We might use some of the proposed functionality in this proposed shared project from the Parnership for Applied Biblical NLP: bible-ai-endpoints-test
Simpler tasks
BLEU Scoring Endpoint: An endpoint that accepts a reference translation and a candidate translation and returns a BLEU score (via NLTK).
Romanizing Text Endpoint: An endpoint that converts text from one script to another. This would be particularly useful for languages with non-Latin scripts. See Ulf’s library uroman.
Keyword List Retrieval Endpoint: An endpoint that can extract the list of key content words or names from the text for further alignment tasks.
More complex tasks
FastAlign Endpoint: An endpoint that attempts to align two sentences using a simple, efficient model like FastAlign. This would likely require access to pre-trained models (do these exist?
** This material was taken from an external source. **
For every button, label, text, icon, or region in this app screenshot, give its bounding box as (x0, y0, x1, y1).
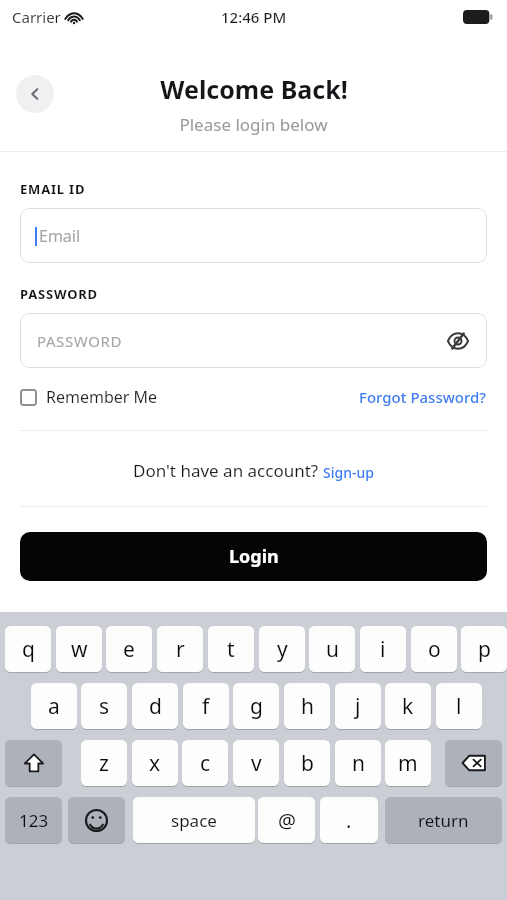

Do we need to make these?) or an ability to train models from provided datasets.
Pretrained models
Endpoints for specific language pairs/sets
Statistical Alignment Endpoint: An endpoint that takes two strings as an input and attempts to statistically align them. It can use models like IBM Model 1 to 4, HMM, etc. Are there tools in SIL Machine for this?
Input: parallel sentences
Function trains model
Output word-by-word alignment
Syntax-Aware Alignment Endpoint: An endpoint that aligns considering the syntax of the languages. We could leverage MACULA data for source-text syntax chunking.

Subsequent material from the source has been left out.